Breakdown voltage, that is, the minimum potential difference between two electrodes at which the air between them becomes conductive, depends on air pressure, humidity, the distance between the electrodes and the shape of the electrodes. For the wire electrodes in this apparatus, the 21,000-volt peak voltage of the transformer secondary is enough to cause breakdown at the sharp bends near the bottom of the electrodes, where they are closest together. Because of background radioactivity and occasional cosmic rays, there are normally some electrons and positive ions in the air, which are accelerated if they are in the electric field between two electrodes. If an electron thus accelerated can attain enough energy within its mean free path, it ionizes the next air molecule with which it collides. The electron the air molecule loses is similarly accelerated, and it ionizes yet another molecule. The (positively charged) ions thus formed are accelerated in the opposite direction to the electrons and collisionally excite, and undergo charge exchange with, other air molecules. A conductive path thus forms between the two electrodes, and an arc jumps the gap between them. In this arc are excited neutral molecules, ions and electrons. In relaxing to lower-energy states, the excited molecules emit light, which we see as a glow or spark between the two electrodes. Once an arc forms, the voltage necessary to sustain it is considerably less than the breakdown voltage. For each half cycle of the transformer output, the time for which the potential difference between the electrodes is below this voltage is short enough that the arc does not go out, but is sustained.

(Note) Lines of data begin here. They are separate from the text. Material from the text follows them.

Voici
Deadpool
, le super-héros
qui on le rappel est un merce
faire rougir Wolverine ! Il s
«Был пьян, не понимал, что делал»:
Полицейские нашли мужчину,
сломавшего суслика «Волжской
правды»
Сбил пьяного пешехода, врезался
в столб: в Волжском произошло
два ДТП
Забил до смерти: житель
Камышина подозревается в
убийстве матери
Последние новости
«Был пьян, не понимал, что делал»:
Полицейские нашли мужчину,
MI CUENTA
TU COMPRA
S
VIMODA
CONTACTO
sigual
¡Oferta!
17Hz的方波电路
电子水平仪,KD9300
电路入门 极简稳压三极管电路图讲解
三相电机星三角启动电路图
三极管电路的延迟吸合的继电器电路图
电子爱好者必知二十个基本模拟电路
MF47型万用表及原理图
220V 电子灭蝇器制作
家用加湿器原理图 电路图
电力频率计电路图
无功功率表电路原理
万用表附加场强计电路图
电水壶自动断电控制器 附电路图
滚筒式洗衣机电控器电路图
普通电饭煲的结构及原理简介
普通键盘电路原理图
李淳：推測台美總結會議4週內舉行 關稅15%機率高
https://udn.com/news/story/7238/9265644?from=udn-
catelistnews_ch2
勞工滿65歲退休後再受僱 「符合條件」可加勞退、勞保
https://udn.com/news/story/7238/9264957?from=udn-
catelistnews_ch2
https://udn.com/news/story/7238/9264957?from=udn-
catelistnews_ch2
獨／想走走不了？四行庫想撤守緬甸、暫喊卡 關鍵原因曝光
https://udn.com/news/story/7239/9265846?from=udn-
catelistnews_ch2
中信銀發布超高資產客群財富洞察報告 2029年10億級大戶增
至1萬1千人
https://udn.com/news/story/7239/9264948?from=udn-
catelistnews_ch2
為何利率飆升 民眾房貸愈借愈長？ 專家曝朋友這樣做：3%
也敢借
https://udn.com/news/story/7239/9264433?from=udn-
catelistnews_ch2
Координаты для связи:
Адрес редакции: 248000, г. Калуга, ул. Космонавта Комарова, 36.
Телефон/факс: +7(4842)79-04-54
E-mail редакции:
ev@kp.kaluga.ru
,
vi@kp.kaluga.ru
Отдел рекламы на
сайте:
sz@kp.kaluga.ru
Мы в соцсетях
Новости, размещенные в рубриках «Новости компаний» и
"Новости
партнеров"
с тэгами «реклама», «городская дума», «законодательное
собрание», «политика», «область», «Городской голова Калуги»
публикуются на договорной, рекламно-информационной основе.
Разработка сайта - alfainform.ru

Because of the increased number and energy of the collisions in the arc, relative to those in the surrounding air, the air within the arc heats up. As it does so, it expands and becomes less dense than the surrounding air. The buoyant force on it thus exceeds that of gravity, and the arc rises. The wires get farther and farther apart as they near the top of the apparatus, but the voltage necessary to sustain the arc as it travels up the wires is less than the initial breakdown voltage, and the arc continues until it reaches the ends of the wires. At this point, it rises until the gap is too wide for the arc to be sustained, and it goes out. When this happens, another arc forms at the sharp bends near the bottom of the electrodes, and the process begins again. (Sometimes, the air does not heat evenly, and one end of the arc rises faster than the other. The path of the arc thus becomes sufficiently long that the transformer voltage cannot sustain it, and it goes out before it reaches the top of the electrrodes. Another subtlety is that because of the current-voltage characteristics of the arc, and because the transformer provides some current, once breakdown occurs, the voltage across the electrodes drops. When the arc goes out, the voltage rises again to its original value. This is why a new arc does not form at the bottom until the previous arc has gone out.)